07 カタリナ
ふと視線を感じた方向に目をやると、ビビアンお付きのメイドがオレを見て立ち止まっていた。
オレと目が合うと視線を外し、オレとは反対の方向に歩き出した。
ビビアンがオレの居城を訪れた際にも連れていたメイドだ。
オレは彼女の名前を知っている。
「カタリナ」
カタリナはオレの声を聞き、足を止めた。
「オレとは口も聞きたくないか。
オレの顔すら見たくないんだろう?
ビビアンに捨てられ、諦めきれずにビビアンの部屋に訪れた女々しい男だと……カタリナ。
お前も腹の底ではオレのことを笑っているんだろう?」
苛立ちをあらわにするオレにカタリナは背を向けたまま肩を震わせていたが、やがて踵を返しオレの方へ振り向いた。
カタリナは瞳に涙を貯め、黒いワンピースの裾を握りしめていた。
「レオン様、そんなに自分を卑下なさらないでください。
ビビアン様を説得できなかった私は、申し訳なくてあなたの顔を見れなかったのです。
私は、レオン様がビビアン様をどれだけ想っているか知っていましたのに……」
廊下をカタリナの涙が濡らしていた。
オレはカタリナの手を取って抱きしめた。
「レ、レオン様……」
カタリナは体を硬直させてされるがままにしていた。
「もう一度、ビビアンの顔が見たいんだ。
どこにいるか、カタリナは知っているだろう?」
オレは腰に手を回し、カタリナの頬に手を触れた。
「すみません、すみません。
許してください、レオン様。
子爵様に決して伝えるなと止められているのです」
カタリナは首を振り、謝り続けた。
カタリナはとても素直なメイドで、良くビビアンにからかわれていた。
二人は姉妹のように仲が良くて、ビビアンと一緒に遊んでいたオレもカタリナの性格は熟知している。
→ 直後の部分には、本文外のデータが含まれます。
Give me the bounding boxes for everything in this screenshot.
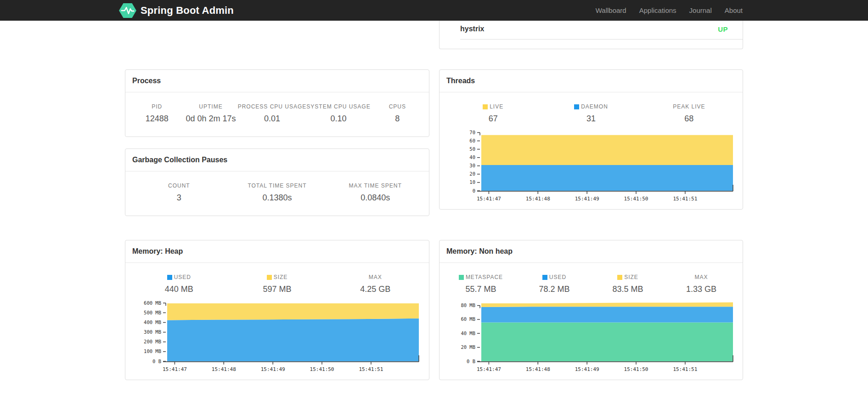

そして、カタリナがオレを見る目に熱がこもっていたことも知らないわけではなかった。
「カタリナに決して迷惑はかけない。
もし、君がマクマナス家を追われたなら、君をうちに迎え入れる。
カタリナ、オレは幼馴染の顔を一目見ることさえ許されないのか?」
「レオン様……」
カタリナは泣きながらオレをきつく抱きしめ、オレの手を取って行き先を指し示した。
「ありがとう、カタリナ。
……弄ぶようなことをしてすまなかった」
オレは腰に手を回していた手を離し、カタリナに示された道を行く。
その先にはテラスがある。
オレとビビアンはそこで遊ぶのが好きだった。
父の所有する膨大な魔石のうち、色の鮮やかなものをコッソリと盗み出し、光物が大好きなビビアンと一緒に眺めていた。
カタリナはそんなオレたちを見ていつも微笑んでいた。
父に告げ口することも一度だってなかった。
「行ってらっしゃいませ、レオン様」
カタリナはオレが見えなくなるまでその場から動かなかった。